Adapt or Fail – Why 70% of Your Team Isn’t Committed to Your Success

Whenever you work really, really hard and fail, it is because you’re missing something. Usually it’s reality. It is tempting to deny that anything has changed. Or that you need to know something that you don’t. Or that others aren’t inspired by the same things you are. Or that you’re going to have to take responsibility for things you don’t want to. The list goes on. There are countless reasons to deny the real reasons we are failing. So we wait.

We wait for things to get back to normal. Well, things are not going to go back to normal because something really, really big has changed. It is a revolution of epic proportion. It is simply this.

Anyone can know anything, instantly. 

In the last five years, access to knowledge through smartphones enables almost everyone to know anything they want to know within minutes. I frequently tell my career classes that anyone can become an expert in a specific field within six months. 

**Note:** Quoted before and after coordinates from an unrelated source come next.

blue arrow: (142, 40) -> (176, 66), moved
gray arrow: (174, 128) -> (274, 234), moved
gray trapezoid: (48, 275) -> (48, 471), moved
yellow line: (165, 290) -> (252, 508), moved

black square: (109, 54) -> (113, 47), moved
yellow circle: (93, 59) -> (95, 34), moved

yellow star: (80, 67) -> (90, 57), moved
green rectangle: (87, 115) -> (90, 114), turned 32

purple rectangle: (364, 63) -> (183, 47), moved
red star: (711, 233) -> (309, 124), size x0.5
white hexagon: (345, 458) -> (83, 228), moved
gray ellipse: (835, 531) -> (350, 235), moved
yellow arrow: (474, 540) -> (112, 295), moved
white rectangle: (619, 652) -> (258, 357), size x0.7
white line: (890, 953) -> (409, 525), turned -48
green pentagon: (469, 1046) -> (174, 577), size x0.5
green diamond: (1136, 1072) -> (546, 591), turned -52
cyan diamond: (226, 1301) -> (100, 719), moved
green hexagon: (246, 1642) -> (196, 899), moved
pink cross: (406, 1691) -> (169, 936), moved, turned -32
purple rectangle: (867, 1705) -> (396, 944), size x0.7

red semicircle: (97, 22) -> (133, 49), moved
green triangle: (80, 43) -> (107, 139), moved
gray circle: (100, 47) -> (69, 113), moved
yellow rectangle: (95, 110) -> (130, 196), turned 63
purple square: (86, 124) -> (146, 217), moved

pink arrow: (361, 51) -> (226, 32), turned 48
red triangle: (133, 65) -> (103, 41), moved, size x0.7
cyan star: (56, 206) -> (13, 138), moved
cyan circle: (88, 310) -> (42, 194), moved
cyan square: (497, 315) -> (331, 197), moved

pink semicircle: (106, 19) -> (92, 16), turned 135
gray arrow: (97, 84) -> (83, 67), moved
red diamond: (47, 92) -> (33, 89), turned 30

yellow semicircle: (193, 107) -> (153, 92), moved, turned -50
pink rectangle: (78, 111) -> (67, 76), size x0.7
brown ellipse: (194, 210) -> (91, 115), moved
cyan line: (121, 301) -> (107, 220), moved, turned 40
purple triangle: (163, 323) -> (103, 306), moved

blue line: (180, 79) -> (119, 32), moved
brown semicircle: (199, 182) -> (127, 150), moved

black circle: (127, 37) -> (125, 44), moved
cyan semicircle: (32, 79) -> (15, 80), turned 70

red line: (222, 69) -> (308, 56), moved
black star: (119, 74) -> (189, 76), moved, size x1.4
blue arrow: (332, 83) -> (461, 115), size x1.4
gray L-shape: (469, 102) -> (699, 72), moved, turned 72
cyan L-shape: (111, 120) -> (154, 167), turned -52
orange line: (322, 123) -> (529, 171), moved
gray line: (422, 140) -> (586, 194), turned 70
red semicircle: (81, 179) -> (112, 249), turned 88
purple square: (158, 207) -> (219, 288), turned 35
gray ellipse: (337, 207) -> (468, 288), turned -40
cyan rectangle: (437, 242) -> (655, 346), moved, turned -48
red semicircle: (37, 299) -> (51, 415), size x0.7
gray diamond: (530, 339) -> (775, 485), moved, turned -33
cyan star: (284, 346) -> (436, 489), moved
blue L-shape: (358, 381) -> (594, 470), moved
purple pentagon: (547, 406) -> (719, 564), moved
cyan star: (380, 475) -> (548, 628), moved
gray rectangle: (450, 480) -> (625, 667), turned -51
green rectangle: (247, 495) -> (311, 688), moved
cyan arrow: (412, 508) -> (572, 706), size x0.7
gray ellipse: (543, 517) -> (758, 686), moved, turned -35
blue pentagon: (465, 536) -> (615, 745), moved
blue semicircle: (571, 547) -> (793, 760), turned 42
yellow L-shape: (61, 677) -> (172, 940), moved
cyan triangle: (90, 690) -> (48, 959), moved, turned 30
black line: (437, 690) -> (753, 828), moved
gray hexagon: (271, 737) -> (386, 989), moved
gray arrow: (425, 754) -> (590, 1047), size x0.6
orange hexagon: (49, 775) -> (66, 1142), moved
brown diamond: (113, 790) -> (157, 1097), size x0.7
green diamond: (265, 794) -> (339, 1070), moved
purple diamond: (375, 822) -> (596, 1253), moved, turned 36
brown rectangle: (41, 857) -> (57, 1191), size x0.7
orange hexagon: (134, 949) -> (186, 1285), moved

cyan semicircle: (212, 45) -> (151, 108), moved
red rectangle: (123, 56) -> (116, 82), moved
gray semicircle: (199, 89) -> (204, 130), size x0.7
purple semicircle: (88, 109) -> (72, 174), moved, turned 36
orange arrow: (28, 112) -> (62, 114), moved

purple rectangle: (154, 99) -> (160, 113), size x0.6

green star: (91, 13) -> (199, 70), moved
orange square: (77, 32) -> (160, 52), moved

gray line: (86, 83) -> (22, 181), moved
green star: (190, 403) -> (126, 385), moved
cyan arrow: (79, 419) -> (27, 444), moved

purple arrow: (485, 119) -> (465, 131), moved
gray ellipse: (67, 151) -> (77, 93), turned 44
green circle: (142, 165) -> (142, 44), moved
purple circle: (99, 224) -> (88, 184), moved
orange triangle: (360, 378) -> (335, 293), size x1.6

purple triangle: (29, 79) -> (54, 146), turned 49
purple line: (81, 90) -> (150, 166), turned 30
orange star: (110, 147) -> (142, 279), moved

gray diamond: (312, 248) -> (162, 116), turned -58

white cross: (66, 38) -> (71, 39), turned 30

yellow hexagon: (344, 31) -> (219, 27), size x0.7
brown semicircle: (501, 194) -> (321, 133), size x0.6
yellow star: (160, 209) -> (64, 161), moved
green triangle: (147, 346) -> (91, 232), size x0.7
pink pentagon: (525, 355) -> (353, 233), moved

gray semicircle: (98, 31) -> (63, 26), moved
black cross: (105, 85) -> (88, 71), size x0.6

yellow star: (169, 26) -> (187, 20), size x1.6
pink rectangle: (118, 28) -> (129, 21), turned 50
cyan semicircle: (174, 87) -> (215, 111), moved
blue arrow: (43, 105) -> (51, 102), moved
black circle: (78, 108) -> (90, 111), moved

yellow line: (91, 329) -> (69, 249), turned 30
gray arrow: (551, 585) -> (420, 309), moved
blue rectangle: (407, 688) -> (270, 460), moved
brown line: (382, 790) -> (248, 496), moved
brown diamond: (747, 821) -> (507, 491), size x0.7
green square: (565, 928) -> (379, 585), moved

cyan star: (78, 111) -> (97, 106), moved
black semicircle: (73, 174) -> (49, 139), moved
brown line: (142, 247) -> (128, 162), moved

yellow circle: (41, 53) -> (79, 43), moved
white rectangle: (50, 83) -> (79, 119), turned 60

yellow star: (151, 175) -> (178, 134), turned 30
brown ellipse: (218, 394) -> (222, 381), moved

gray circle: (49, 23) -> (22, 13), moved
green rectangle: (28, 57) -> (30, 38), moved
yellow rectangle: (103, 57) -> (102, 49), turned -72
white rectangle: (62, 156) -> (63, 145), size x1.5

Hell, you can become more knowledgeable about a certain topic than 80% of people in three weeks. All you need to do is spend 20 minutes a day with a search engine on the Internet watching videos, reading articles, or searching the research. Want to become knowledgeable about 3D printing, how to finance a business, what makes a happy marriage, how to surf, garden, play the guitar, write a book, write code, manage a project, meditate, or quantum physics? It’s all there.

And there’s more. You can connect with people who are interested in the same things you are very, very easily. I know, you’ve heard versions of these breakthroughs incessantly. This is hardly new news.

But what is new is the radical impact these things are having on businesses and organizations of all types.

And radial is not too strong a word. Consider this. The invention of the printing press in 1450 was the beginning of the end of the dark ages. Remember the dark ages were really dark. In many places, human beings took a step back in terms of their calling in life and even life expectancy. For instance, in Roman times indoor plumbing, clean water and municipal sewage systems were common.

In the dark ages, people threw their crap out the window. Only 1% of Europeans could read or write the year the printing press was inventing. 50 years later, 50% of Europeans were literate. This democratization of knowledge spurred new questions and massive curiosity. The grip of the Catholic Church on people’s thinking violently conflicted with the Protestant Reformation.

The age of world exploration was born and the Renaissance flourished. The philosophers of the Enlightenment created new models of thinking about individual rights and human potential, and led to modern democracies, explosive growth in university education and the scientific method. Okay, that was a big change. Now, imagine that kind of world shaking change happening in a very compressed timeframe. That’s what’s going on. In my work, I see it being played out every day in the area of business. It shows up in tow powerful palaces… leadership and culture.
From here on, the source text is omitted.